O ritmo de trabalho no local é tão intenso quanto o grau de sofisticação presente nos mínimos detalhes do espaço. Mendes assegura que os trabalhos se encaminham à fase final e estão concentrados no lobby e no restaurante. “Ainda temos muito trabalho pela frente. A obra não para. Estamos trabalhando de domingo a domingo”, revela.

O ritmo acelerado das intervenções se deve para concluir a decoração e os últimos detalhes do empreendimento no cronograma proposto. Pelos planos do grupo econômico, a abertura das portas do Sheraton Santos Hotel ocorrerá em 2 de agosto.

A data é simbólica para a empresa. “É o aniversário do meu pai, Armênio Mendes (falecido em outubro passado), que idealizou todo este projeto, que passa ser um marco para a Santos, trazendo tecnologia, inovação e uma bandeira de hotel internacional para a Cidade”, comenta.

O grupo empresarial cogitou outras bandeiras para o futuro hotel. A escolha, no entanto, também ocorreu por motivos sentimentais. “Foi em função de um gosto pessoal do meu pai, que gostava de se hospedar em unidades da rede (Sheraton) quando viajava”, conta Alex Mendes.

Com 212 quartos de sete tipologias variadas, restaurante mediterrâneo e centro de convenções, o hotel faz parte do complexo Praiamar Corporate (de frente ao shopping de mesmo nome). O empreendimento começou a ser erguido em 2015 e custou R$ 350 milhões.

De uso misto, a edificação inclui ainda um residencial e salas comerciais. O executivo explica que o projeto do espaço multiuso nasceu para atender ao mercado corporativo.

“Com a crise e o alto nível de vacância no mercado, nasceram o Sheraton e o residencial”, detalha.

Sente crise

Com a nova bandeira, a rede hoteleira santista deve chegar ao final do ano com quase cinco mil leitos – são atualmente 4.851 quartos distribuídos em 25 hotéis. O presidente do SinHoRes, Salvador Gonçalves Lopes, afirma que não há mais projetos para a construção de novos empreendimentos desse tipo na Cidade.

“O setor hoteleiro regional sente os efeitos da crise. Esse fenômeno não é apenas aqui, mas em todo o Brasil”, diz. Apenas neste ano, duas novas bandeiras chegaram à Cidade: Park-inn by Radisson e Ibis Budget. Contudo, o quase centenário Avenida Palace, no Gonzaga, fechou as portas. Em 2017, o Praiano também encerrou as atividades.

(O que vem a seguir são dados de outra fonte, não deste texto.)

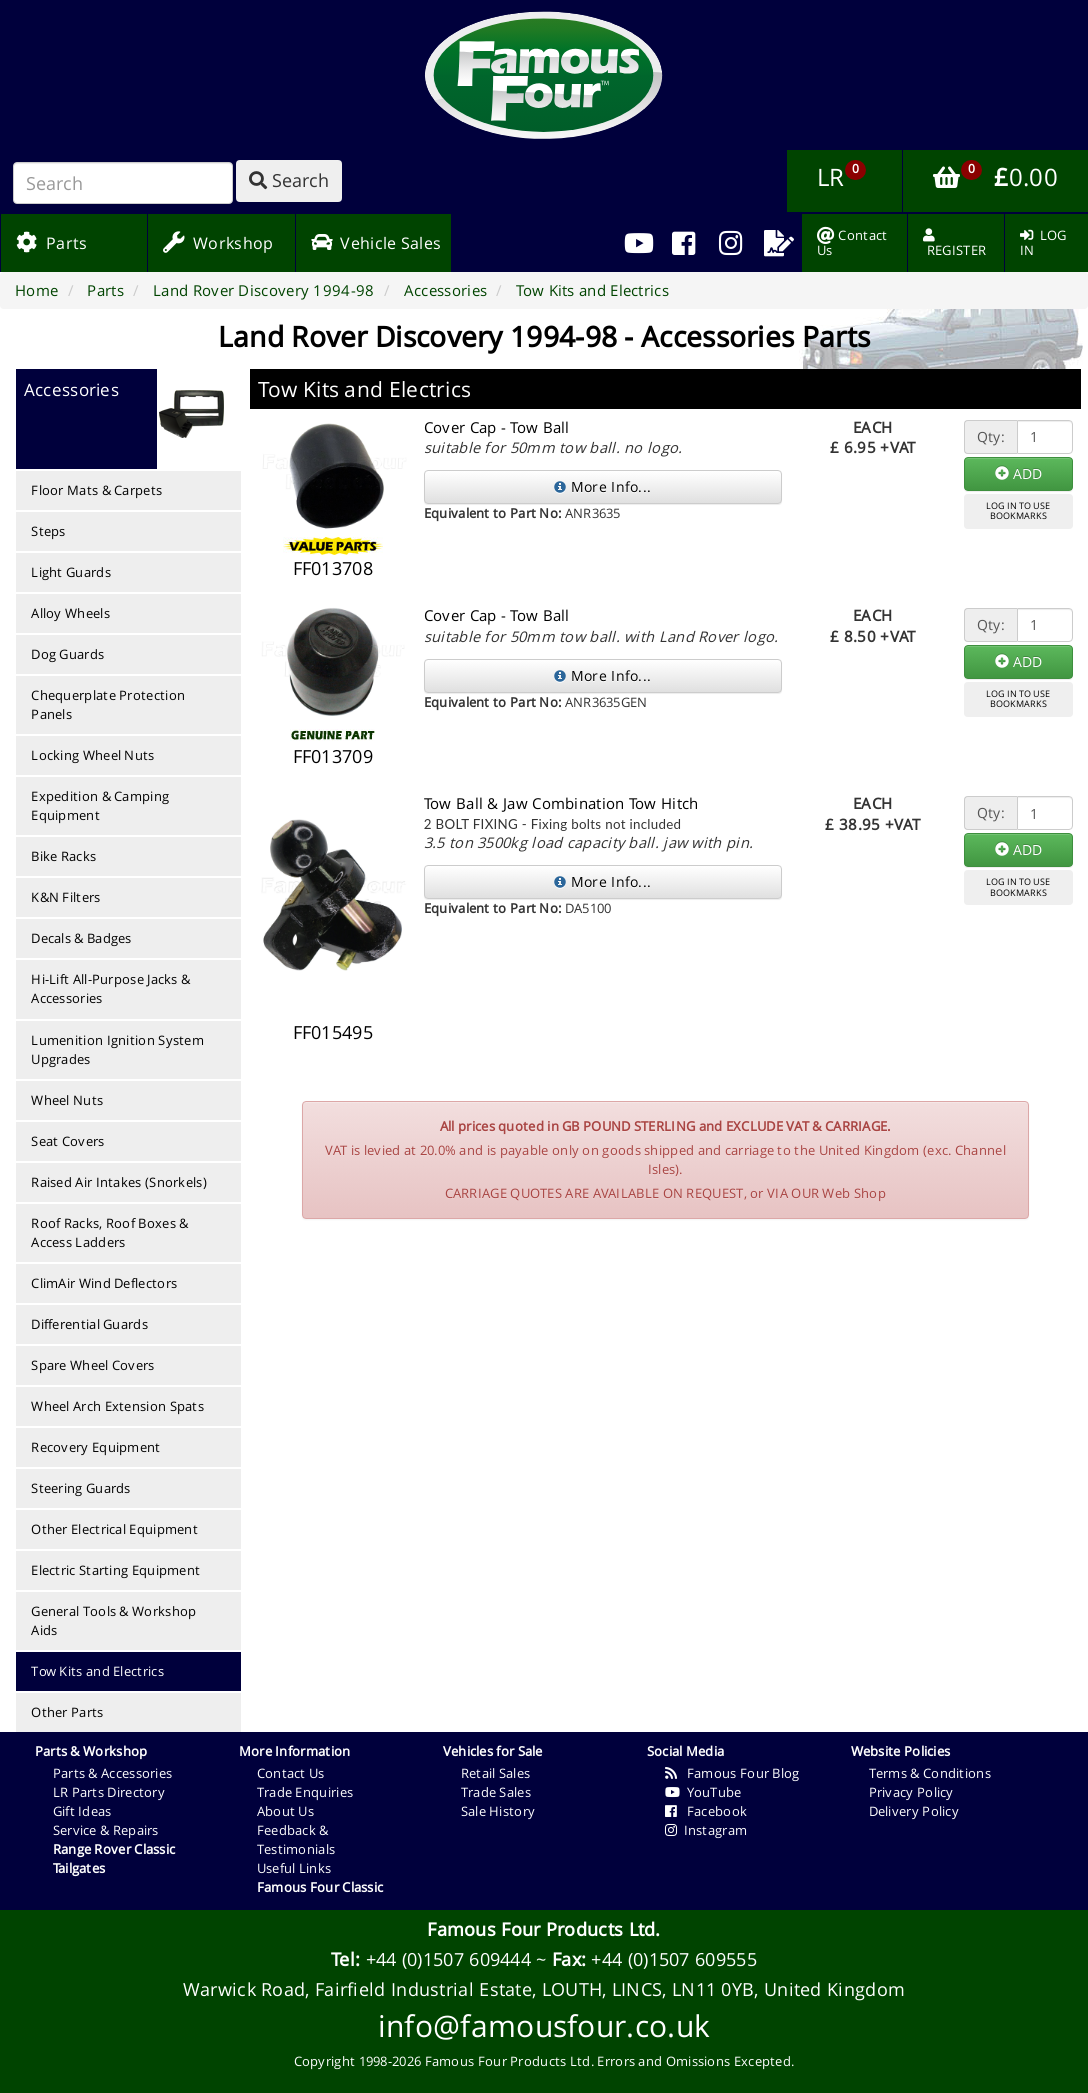 The width and height of the screenshot is (1088, 2093). Describe the element at coordinates (544, 2025) in the screenshot. I see `info@famousfour.co.uk` at that location.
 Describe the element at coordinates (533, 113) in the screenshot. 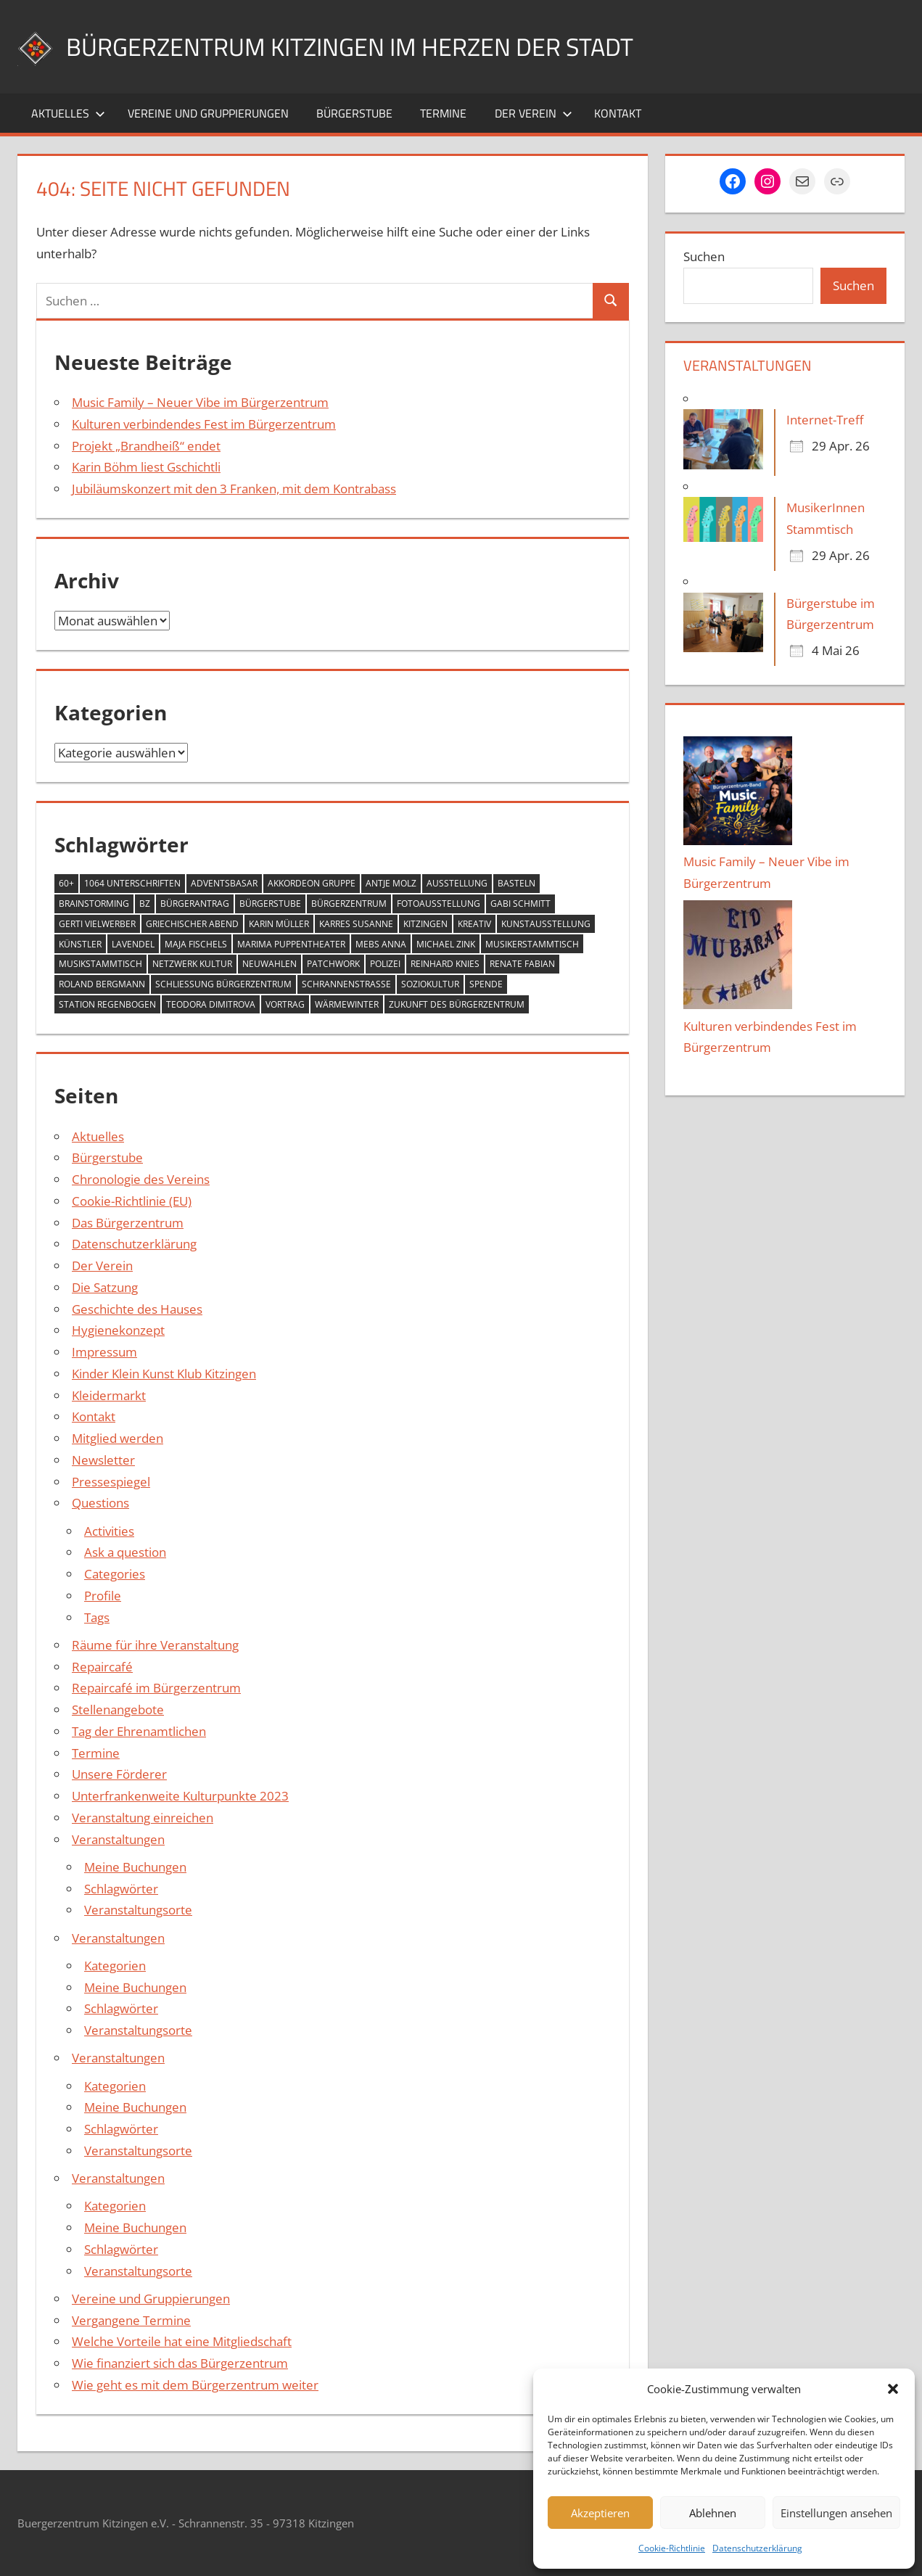 I see `Der Verein` at that location.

Levantamento da Seção de Pesquisa Turística da Secretaria de Turismo de Santos aponta que a média de ocupação hoteleira no Município é de 43,4% entre março e outubro. O estudo foi realizado em 16 estabelecimentos santistas. Lopes salienta que essa taxa ultrapassa a 60% nos feriados prolongados durante a baixa temporada.

O setor considera os números reduzidos. O presidente do SinHoRes alega que o percentual de ocupação deixa a margem de lucro quase nula. “Os empresários (do setor) tentam manter o quadro de funcionários. Aliás, eles pensam positivamente. Assim que a economia voltar a crescer, as contratações retomam o mesmo ritmo”.